- Opening Delimiter -

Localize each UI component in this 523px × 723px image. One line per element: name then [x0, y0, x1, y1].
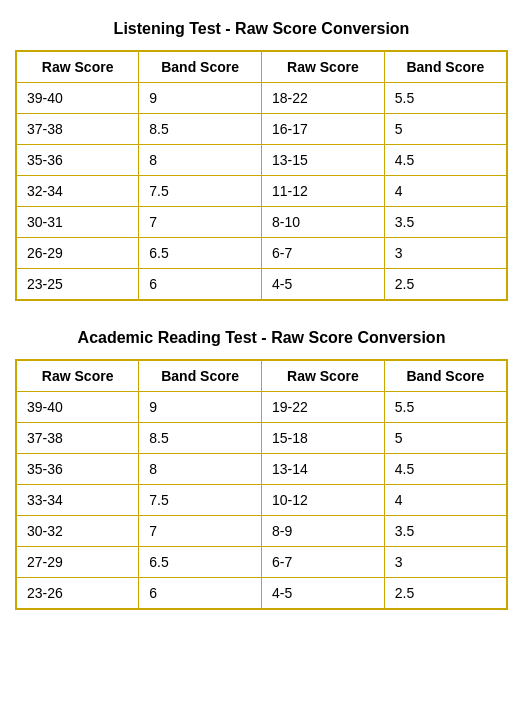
table-row: 37-388.515-185 — [16, 423, 507, 454]
table-cell: 7 — [139, 207, 262, 238]
table-cell: 5.5 — [384, 83, 507, 114]
listening-title: Listening Test - Raw Score Conversion — [15, 20, 508, 38]
table-cell: 30-32 — [16, 516, 139, 547]
table-cell: 7 — [139, 516, 262, 547]
academic-col3-header: Raw Score — [262, 360, 385, 392]
table-cell: 32-34 — [16, 176, 139, 207]
table-cell: 33-34 — [16, 485, 139, 516]
table-cell: 6 — [139, 578, 262, 610]
table-cell: 19-22 — [262, 392, 385, 423]
table-row: 27-296.56-73 — [16, 547, 507, 578]
table-cell: 7.5 — [139, 176, 262, 207]
listening-col3-header: Raw Score — [262, 51, 385, 83]
table-cell: 5.5 — [384, 392, 507, 423]
table-row: 30-3278-93.5 — [16, 516, 507, 547]
table-cell: 4-5 — [262, 578, 385, 610]
listening-col4-header: Band Score — [384, 51, 507, 83]
table-cell: 35-36 — [16, 454, 139, 485]
table-row: 26-296.56-73 — [16, 238, 507, 269]
academic-col1-header: Raw Score — [16, 360, 139, 392]
table-cell: 8-10 — [262, 207, 385, 238]
table-cell: 8 — [139, 454, 262, 485]
table-cell: 11-12 — [262, 176, 385, 207]
listening-col2-header: Band Score — [139, 51, 262, 83]
table-cell: 23-26 — [16, 578, 139, 610]
listening-section: Listening Test - Raw Score Conversion Ra… — [15, 20, 508, 301]
table-cell: 16-17 — [262, 114, 385, 145]
table-cell: 30-31 — [16, 207, 139, 238]
table-cell: 3 — [384, 547, 507, 578]
table-cell: 13-15 — [262, 145, 385, 176]
listening-col1-header: Raw Score — [16, 51, 139, 83]
table-cell: 2.5 — [384, 578, 507, 610]
table-cell: 4.5 — [384, 145, 507, 176]
table-row: 23-2564-52.5 — [16, 269, 507, 301]
table-cell: 13-14 — [262, 454, 385, 485]
table-row: 23-2664-52.5 — [16, 578, 507, 610]
table-cell: 6 — [139, 269, 262, 301]
table-row: 39-40918-225.5 — [16, 83, 507, 114]
table-row: 35-36813-144.5 — [16, 454, 507, 485]
table-cell: 6.5 — [139, 238, 262, 269]
table-cell: 4 — [384, 176, 507, 207]
table-cell: 4 — [384, 485, 507, 516]
table-cell: 8.5 — [139, 114, 262, 145]
table-cell: 5 — [384, 114, 507, 145]
table-cell: 39-40 — [16, 83, 139, 114]
table-row: 32-347.511-124 — [16, 176, 507, 207]
table-cell: 10-12 — [262, 485, 385, 516]
academic-header-row: Raw Score Band Score Raw Score Band Scor… — [16, 360, 507, 392]
table-cell: 4-5 — [262, 269, 385, 301]
table-cell: 3.5 — [384, 516, 507, 547]
table-cell: 5 — [384, 423, 507, 454]
table-cell: 6.5 — [139, 547, 262, 578]
table-cell: 23-25 — [16, 269, 139, 301]
table-cell: 3.5 — [384, 207, 507, 238]
listening-table: Raw Score Band Score Raw Score Band Scor… — [15, 50, 508, 301]
table-cell: 39-40 — [16, 392, 139, 423]
table-cell: 3 — [384, 238, 507, 269]
table-cell: 37-38 — [16, 114, 139, 145]
table-cell: 4.5 — [384, 454, 507, 485]
table-cell: 8 — [139, 145, 262, 176]
academic-table: Raw Score Band Score Raw Score Band Scor… — [15, 359, 508, 610]
academic-col4-header: Band Score — [384, 360, 507, 392]
table-row: 35-36813-154.5 — [16, 145, 507, 176]
table-cell: 18-22 — [262, 83, 385, 114]
academic-col2-header: Band Score — [139, 360, 262, 392]
table-cell: 37-38 — [16, 423, 139, 454]
table-cell: 7.5 — [139, 485, 262, 516]
table-row: 39-40919-225.5 — [16, 392, 507, 423]
table-cell: 9 — [139, 392, 262, 423]
academic-title: Academic Reading Test - Raw Score Conver… — [15, 329, 508, 347]
table-cell: 6-7 — [262, 547, 385, 578]
table-cell: 6-7 — [262, 238, 385, 269]
table-row: 30-3178-103.5 — [16, 207, 507, 238]
table-cell: 15-18 — [262, 423, 385, 454]
table-cell: 26-29 — [16, 238, 139, 269]
table-cell: 8-9 — [262, 516, 385, 547]
table-cell: 8.5 — [139, 423, 262, 454]
table-cell: 35-36 — [16, 145, 139, 176]
table-cell: 2.5 — [384, 269, 507, 301]
academic-section: Academic Reading Test - Raw Score Conver… — [15, 329, 508, 610]
table-row: 33-347.510-124 — [16, 485, 507, 516]
table-cell: 27-29 — [16, 547, 139, 578]
listening-header-row: Raw Score Band Score Raw Score Band Scor… — [16, 51, 507, 83]
table-cell: 9 — [139, 83, 262, 114]
table-row: 37-388.516-175 — [16, 114, 507, 145]
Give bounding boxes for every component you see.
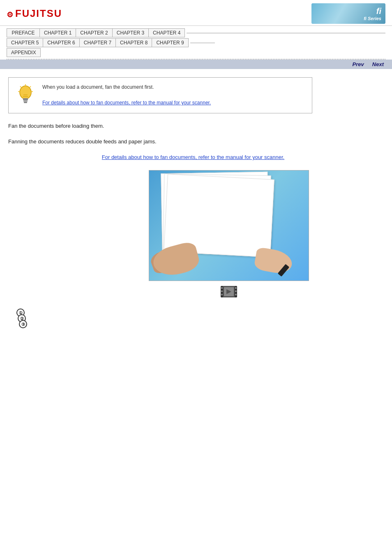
svg-rect-14 <box>221 287 223 289</box>
prev-next-bar: Prev Next <box>0 60 392 69</box>
nav-chapter2[interactable]: CHAPTER 2 <box>76 28 112 37</box>
nav-chapter8[interactable]: CHAPTER 8 <box>115 38 152 47</box>
hint-box: When you load a document, fan the docume… <box>8 77 312 113</box>
document-photo <box>149 170 309 281</box>
fi-series-text: fi fi Series <box>364 7 381 21</box>
prev-button[interactable]: Prev <box>353 61 364 67</box>
nav-chapter9[interactable]: CHAPTER 9 <box>152 38 188 47</box>
svg-rect-18 <box>235 290 237 292</box>
nav-chapter3[interactable]: CHAPTER 3 <box>112 28 148 37</box>
content-link[interactable]: For details about how to fan documents, … <box>102 154 284 160</box>
content-paragraph-1: Fan the documents before loading them. <box>8 122 378 131</box>
nav-line-1 <box>187 33 385 33</box>
hint-link[interactable]: For details about how to fan documents, … <box>42 100 211 106</box>
content-link-container: For details about how to fan documents, … <box>8 153 378 162</box>
paragraph-fan: Fan the documents before loading them. <box>8 122 378 131</box>
svg-line-4 <box>20 86 21 88</box>
lightbulb-icon <box>15 83 36 108</box>
svg-point-0 <box>20 86 31 99</box>
hint-text-content: When you load a document, fan the docume… <box>42 83 211 107</box>
next-button[interactable]: Next <box>372 61 384 67</box>
paragraph-details: Fanning the documents reduces double fee… <box>8 137 378 146</box>
series-text: fi Series <box>364 16 381 21</box>
page-header: ⚙ FUJITSU fi fi Series <box>0 0 392 26</box>
fi-text: fi <box>376 7 381 16</box>
hint-icon-container <box>15 83 37 107</box>
nav-chapter5[interactable]: CHAPTER 5 <box>7 38 43 47</box>
svg-line-2 <box>30 86 31 88</box>
fi-series-logo: fi fi Series <box>311 3 385 24</box>
svg-rect-7 <box>23 100 28 102</box>
nav-container: PREFACE CHAPTER 1 CHAPTER 2 CHAPTER 3 CH… <box>0 26 392 57</box>
camera-film-icon <box>220 284 238 299</box>
hint-paragraph: When you load a document, fan the docume… <box>42 84 211 106</box>
nav-chapter4[interactable]: CHAPTER 4 <box>148 28 185 37</box>
nav-row-3: APPENDIX <box>7 48 385 57</box>
film-icon <box>220 284 238 300</box>
nav-chapter1[interactable]: CHAPTER 1 <box>39 28 76 37</box>
main-content: When you load a document, fan the docume… <box>0 69 392 337</box>
nav-chapter6[interactable]: CHAPTER 6 <box>43 38 79 47</box>
nav-line-2 <box>190 43 215 43</box>
svg-rect-17 <box>235 287 237 289</box>
nav-chapter7[interactable]: CHAPTER 7 <box>79 38 115 47</box>
nav-row-2: CHAPTER 5 CHAPTER 6 CHAPTER 7 CHAPTER 8 … <box>7 38 385 47</box>
content-paragraph-2: Fanning the documents reduces double fee… <box>8 137 378 146</box>
nav-row-1: PREFACE CHAPTER 1 CHAPTER 2 CHAPTER 3 CH… <box>7 28 385 37</box>
step-3-circle: ③ <box>19 320 27 328</box>
nav-appendix[interactable]: APPENDIX <box>7 48 41 57</box>
fujitsu-logo: ⚙ FUJITSU <box>7 8 62 19</box>
photo-container <box>74 170 384 300</box>
svg-rect-6 <box>23 98 28 100</box>
logo-text: FUJITSU <box>15 8 62 19</box>
svg-rect-16 <box>221 294 223 295</box>
svg-rect-15 <box>221 290 223 292</box>
nav-preface[interactable]: PREFACE <box>7 28 39 37</box>
svg-rect-19 <box>235 294 237 295</box>
svg-rect-8 <box>24 102 27 103</box>
gear-icon: ⚙ <box>7 10 14 19</box>
numbered-steps-icon: ① ② ③ <box>16 309 384 326</box>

- Closing Delimiter -

* _Work to complete_
Each line of the listing above that contains the word "Conversion" is to be copied.

* _Exercise answer_
listening-title: Listening Test - Raw Score Conversion — [15, 20, 508, 38]
listening-section: Listening Test - Raw Score Conversion Ra… — [15, 20, 508, 301]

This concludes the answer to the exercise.